▶ [TASK REQUIREMENTS] Could you print, exactly as they stand, the lines from the one holding "personnalisées à domicile" to the end of the data below, and nothing more?
START INFORMATION PROVIDED
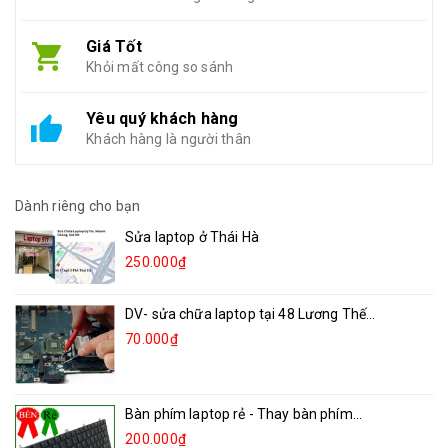
Giá Tốt
Khỏi mất công so sánh
Yêu quý khách hàng
Khách hàng là người thân
Dành riêng cho bạn
Sửa laptop ở Thái Hà
250.000₫
DV- sửa chữa laptop tại 48 Lương Thế...
70.000₫
Bàn phím laptop rẻ - Thay bàn phím...
200.000₫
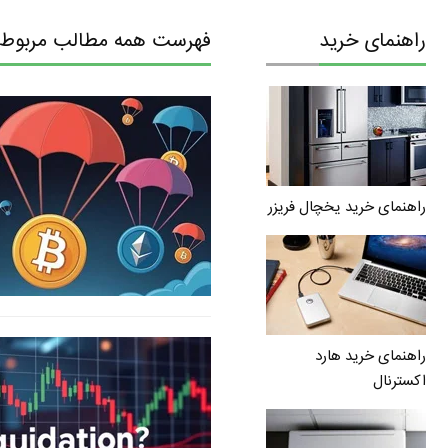
راهنمای خرید
فهرست همه مطالب مربوط ب
راهنمای خرید یخچال فریزر
راهنمای خرید هارد
اکسترنال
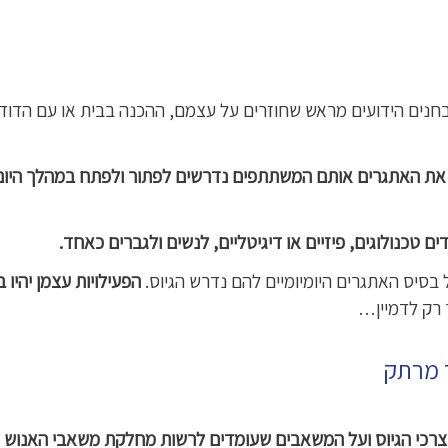
מבחנים הידועים מראש שחוזרים על עצמם, ההכנה בבית או עם הדוד
ר את האתגרים אותם המשתתפים נדרשים לפתור ולפתח במהלך היום
טכנולוגים, פיזיים או דיגיטליים, לנשים ולגברים כאחד.
בסיס האתגרים היומיומיים להם נדרש הגיוס.
הפעילויות עצמן יהיו ב
ד מרתק
רכי הגיוס ועל המשאבים שעומדים לרשות מחלקת משאבי האנוש
ו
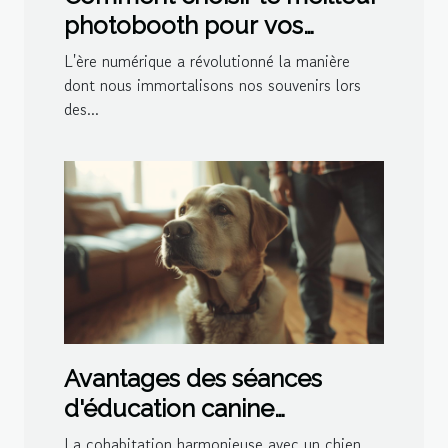
photobooth pour vos
événements spéciaux
L'ère numérique a révolutionné la manière
dont nous immortalisons nos souvenirs lors
des...
Avantages des séances
d'éducation canine
personnalisées à domicile
La cohabitation harmonieuse avec un chien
END INFORMATION PROVIDED
▶ [RESULT FOR THIS EXERCISE]
personnalisées à domicile
La cohabitation harmonieuse avec un chien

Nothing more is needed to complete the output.